Records supplied:
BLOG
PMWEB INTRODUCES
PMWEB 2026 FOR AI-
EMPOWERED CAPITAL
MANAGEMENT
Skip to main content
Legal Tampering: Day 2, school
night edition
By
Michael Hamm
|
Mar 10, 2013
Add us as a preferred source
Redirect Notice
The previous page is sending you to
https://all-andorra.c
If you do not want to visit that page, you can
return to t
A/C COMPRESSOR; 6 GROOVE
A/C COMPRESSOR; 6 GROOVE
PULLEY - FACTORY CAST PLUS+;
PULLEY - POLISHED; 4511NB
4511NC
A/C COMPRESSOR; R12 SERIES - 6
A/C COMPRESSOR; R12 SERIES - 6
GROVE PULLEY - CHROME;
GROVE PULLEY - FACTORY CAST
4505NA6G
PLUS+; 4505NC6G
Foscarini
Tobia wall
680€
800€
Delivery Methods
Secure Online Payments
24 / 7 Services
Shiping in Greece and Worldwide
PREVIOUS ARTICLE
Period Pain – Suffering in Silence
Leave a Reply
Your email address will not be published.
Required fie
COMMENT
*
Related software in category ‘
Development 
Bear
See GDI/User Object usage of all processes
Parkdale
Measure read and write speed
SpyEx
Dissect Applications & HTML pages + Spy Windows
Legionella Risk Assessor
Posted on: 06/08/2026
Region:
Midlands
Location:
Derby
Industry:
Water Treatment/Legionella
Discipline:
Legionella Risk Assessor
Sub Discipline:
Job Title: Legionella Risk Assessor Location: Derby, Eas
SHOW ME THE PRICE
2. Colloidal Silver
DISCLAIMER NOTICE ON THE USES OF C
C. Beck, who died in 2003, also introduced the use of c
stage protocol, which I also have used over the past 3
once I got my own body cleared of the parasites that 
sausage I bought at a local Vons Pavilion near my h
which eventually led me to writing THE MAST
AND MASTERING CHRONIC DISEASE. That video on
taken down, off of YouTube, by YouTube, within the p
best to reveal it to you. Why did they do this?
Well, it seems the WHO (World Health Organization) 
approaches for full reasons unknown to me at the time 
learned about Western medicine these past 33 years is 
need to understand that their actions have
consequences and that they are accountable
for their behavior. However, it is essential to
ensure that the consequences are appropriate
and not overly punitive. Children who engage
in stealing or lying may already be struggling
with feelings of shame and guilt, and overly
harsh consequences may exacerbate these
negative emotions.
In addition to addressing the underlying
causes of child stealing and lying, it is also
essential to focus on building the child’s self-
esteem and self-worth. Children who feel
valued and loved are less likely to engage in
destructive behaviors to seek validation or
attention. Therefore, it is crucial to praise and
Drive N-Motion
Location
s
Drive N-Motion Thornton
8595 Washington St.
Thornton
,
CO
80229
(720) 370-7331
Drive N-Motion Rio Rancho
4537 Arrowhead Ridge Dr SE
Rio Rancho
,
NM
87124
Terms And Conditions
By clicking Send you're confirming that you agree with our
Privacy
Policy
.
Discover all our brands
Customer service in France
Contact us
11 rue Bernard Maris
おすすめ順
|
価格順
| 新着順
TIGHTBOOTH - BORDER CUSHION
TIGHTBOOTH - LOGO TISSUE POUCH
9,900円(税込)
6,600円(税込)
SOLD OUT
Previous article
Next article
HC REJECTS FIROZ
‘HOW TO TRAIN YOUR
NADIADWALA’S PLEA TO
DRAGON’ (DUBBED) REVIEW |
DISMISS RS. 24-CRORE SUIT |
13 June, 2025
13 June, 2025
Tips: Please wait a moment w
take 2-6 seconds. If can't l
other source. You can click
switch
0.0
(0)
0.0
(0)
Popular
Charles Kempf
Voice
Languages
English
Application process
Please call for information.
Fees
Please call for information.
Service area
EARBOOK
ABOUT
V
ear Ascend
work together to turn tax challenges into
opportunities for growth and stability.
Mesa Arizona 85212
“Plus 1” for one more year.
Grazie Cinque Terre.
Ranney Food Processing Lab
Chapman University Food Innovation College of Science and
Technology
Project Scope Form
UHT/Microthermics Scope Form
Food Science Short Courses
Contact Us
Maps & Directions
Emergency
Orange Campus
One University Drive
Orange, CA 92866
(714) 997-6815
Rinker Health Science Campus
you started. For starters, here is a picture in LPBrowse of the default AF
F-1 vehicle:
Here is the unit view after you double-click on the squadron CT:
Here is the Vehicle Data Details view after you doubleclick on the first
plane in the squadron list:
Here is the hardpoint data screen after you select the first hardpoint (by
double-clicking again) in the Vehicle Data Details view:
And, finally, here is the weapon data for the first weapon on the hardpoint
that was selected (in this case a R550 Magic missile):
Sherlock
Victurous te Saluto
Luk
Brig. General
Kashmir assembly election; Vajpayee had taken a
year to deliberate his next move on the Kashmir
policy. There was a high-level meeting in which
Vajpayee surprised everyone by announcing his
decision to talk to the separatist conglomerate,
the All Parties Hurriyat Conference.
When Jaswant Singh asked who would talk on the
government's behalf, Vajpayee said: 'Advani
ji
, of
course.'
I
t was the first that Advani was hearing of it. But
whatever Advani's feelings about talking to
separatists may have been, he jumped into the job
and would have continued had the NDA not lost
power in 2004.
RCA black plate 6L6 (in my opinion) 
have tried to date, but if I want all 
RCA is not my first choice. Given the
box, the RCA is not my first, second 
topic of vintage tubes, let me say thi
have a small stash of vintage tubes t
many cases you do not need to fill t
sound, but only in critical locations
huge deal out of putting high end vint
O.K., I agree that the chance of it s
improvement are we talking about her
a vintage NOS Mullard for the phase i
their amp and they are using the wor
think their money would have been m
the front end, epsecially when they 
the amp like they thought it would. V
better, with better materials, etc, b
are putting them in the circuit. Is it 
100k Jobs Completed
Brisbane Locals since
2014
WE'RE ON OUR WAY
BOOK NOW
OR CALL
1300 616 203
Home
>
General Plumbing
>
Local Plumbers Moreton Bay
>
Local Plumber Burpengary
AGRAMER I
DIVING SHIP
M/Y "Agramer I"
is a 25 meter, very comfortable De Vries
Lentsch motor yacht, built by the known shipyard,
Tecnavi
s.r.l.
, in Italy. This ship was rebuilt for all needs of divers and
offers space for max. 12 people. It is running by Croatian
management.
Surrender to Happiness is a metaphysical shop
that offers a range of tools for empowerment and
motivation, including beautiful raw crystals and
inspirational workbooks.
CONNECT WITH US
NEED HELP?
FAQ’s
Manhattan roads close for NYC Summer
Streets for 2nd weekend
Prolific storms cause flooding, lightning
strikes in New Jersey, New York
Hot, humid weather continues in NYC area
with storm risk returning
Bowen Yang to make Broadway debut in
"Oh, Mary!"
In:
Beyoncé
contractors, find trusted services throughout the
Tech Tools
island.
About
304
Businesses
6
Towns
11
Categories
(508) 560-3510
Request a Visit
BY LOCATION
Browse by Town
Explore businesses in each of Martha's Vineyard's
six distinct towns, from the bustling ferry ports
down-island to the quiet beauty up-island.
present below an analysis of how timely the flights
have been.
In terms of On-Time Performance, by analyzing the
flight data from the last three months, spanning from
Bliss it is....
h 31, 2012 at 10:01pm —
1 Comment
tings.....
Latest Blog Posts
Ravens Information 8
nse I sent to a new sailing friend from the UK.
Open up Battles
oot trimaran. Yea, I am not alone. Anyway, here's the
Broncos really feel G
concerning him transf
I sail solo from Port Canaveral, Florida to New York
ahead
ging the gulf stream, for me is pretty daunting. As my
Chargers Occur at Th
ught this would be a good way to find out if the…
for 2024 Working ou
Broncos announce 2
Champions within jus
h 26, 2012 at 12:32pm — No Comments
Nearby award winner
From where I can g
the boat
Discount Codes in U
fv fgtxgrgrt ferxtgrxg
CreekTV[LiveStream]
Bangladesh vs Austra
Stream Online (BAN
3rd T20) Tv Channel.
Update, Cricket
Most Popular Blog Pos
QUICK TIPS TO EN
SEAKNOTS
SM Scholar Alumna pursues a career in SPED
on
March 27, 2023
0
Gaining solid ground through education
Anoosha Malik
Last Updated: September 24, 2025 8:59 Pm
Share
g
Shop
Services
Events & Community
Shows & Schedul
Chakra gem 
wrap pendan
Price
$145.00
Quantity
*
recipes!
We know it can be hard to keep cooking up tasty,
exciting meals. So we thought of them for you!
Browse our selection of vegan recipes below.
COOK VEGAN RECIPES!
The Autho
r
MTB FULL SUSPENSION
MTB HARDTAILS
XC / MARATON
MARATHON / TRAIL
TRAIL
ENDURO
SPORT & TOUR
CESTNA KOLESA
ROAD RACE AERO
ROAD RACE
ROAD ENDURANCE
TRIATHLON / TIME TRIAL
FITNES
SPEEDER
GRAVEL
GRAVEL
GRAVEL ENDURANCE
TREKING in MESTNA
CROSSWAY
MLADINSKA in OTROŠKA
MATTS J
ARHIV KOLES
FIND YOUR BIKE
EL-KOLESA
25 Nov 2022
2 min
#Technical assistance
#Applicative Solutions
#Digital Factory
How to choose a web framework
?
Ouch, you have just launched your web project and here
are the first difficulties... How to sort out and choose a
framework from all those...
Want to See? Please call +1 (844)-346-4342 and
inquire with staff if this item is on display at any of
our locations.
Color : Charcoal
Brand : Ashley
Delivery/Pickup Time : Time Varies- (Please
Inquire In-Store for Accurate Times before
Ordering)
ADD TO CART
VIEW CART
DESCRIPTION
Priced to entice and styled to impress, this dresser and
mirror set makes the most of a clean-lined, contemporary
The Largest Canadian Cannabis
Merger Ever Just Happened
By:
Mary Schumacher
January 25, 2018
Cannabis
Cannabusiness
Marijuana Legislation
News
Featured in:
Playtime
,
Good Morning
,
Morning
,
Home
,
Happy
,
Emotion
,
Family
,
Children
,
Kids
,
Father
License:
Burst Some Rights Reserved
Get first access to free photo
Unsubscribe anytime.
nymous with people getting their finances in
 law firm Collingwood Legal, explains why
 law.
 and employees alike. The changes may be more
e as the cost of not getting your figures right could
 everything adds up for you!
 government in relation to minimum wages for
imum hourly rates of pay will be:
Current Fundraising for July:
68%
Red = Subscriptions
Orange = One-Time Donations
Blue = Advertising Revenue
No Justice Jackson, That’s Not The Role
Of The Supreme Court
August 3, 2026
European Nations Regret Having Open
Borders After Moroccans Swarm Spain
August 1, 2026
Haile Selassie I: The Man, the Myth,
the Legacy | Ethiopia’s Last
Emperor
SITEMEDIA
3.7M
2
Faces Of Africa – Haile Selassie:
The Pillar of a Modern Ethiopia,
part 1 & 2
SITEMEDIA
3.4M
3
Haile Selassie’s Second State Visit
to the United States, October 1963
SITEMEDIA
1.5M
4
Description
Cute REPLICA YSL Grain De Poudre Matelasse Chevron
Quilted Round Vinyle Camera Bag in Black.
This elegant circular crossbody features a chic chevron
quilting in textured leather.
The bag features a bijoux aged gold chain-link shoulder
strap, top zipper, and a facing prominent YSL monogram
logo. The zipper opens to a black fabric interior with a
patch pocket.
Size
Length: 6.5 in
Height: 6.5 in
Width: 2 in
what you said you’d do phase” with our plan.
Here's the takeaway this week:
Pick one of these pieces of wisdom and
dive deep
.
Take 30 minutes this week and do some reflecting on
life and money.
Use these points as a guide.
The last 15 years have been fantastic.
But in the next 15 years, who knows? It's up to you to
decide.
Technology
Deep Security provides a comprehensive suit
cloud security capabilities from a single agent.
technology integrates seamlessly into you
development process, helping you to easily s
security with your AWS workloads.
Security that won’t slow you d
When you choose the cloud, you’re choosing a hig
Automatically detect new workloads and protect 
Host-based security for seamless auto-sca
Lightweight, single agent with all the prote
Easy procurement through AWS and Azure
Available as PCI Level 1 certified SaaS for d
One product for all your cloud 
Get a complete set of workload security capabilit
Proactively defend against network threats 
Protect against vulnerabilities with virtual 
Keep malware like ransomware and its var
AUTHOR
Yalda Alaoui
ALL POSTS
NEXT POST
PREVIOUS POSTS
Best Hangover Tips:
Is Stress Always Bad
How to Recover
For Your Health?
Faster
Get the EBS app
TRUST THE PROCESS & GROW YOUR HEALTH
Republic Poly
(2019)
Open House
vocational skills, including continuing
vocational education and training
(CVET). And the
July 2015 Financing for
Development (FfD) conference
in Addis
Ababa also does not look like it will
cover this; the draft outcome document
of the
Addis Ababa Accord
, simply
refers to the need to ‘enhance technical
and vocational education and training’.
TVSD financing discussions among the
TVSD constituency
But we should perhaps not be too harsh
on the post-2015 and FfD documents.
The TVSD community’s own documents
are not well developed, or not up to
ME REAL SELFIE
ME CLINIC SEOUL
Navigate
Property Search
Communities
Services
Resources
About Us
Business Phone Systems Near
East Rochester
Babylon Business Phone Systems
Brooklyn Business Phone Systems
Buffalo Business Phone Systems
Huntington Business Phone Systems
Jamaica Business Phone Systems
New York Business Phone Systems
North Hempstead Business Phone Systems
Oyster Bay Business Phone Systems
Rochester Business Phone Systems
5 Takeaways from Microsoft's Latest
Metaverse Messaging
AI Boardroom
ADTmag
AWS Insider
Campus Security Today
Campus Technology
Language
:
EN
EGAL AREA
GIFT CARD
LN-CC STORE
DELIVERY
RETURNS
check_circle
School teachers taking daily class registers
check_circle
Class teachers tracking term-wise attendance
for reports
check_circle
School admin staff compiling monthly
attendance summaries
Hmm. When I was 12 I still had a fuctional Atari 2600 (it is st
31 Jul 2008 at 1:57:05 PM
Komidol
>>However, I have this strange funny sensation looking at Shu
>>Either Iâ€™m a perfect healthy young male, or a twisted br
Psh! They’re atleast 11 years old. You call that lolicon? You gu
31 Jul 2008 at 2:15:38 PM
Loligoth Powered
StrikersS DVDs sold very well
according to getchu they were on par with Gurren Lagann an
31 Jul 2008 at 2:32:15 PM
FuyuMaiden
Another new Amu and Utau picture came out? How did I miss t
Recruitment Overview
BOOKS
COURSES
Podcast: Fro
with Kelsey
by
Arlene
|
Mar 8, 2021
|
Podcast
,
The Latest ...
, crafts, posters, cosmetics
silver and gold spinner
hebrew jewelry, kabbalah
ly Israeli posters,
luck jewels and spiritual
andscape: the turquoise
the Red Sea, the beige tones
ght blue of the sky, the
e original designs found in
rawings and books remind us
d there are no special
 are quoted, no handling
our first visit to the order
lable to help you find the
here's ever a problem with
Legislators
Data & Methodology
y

Your task:
After locating the line with "Of The Supreme Court" above, return that line and every later line through the one with "Deep Security provides a comprehensive suit", word for word and with nothing else.

Answer area:
Of The Supreme Court
August 3, 2026
European Nations Regret Having Open
Borders After Moroccans Swarm Spain
August 1, 2026
Haile Selassie I: The Man, the Myth,
the Legacy | Ethiopia’s Last
Emperor
SITEMEDIA
3.7M
2
Faces Of Africa – Haile Selassie:
The Pillar of a Modern Ethiopia,
part 1 & 2
SITEMEDIA
3.4M
3
Haile Selassie’s Second State Visit
to the United States, October 1963
SITEMEDIA
1.5M
4
Description
Cute REPLICA YSL Grain De Poudre Matelasse Chevron
Quilted Round Vinyle Camera Bag in Black.
This elegant circular crossbody features a chic chevron
quilting in textured leather.
The bag features a bijoux aged gold chain-link shoulder
strap, top zipper, and a facing prominent YSL monogram
logo. The zipper opens to a black fabric interior with a
patch pocket.
Size
Length: 6.5 in
Height: 6.5 in
Width: 2 in
what you said you’d do phase” with our plan.
Here's the takeaway this week:
Pick one of these pieces of wisdom and
dive deep
.
Take 30 minutes this week and do some reflecting on
life and money.
Use these points as a guide.
The last 15 years have been fantastic.
But in the next 15 years, who knows? It's up to you to
decide.
Technology
Deep Security provides a comprehensive suit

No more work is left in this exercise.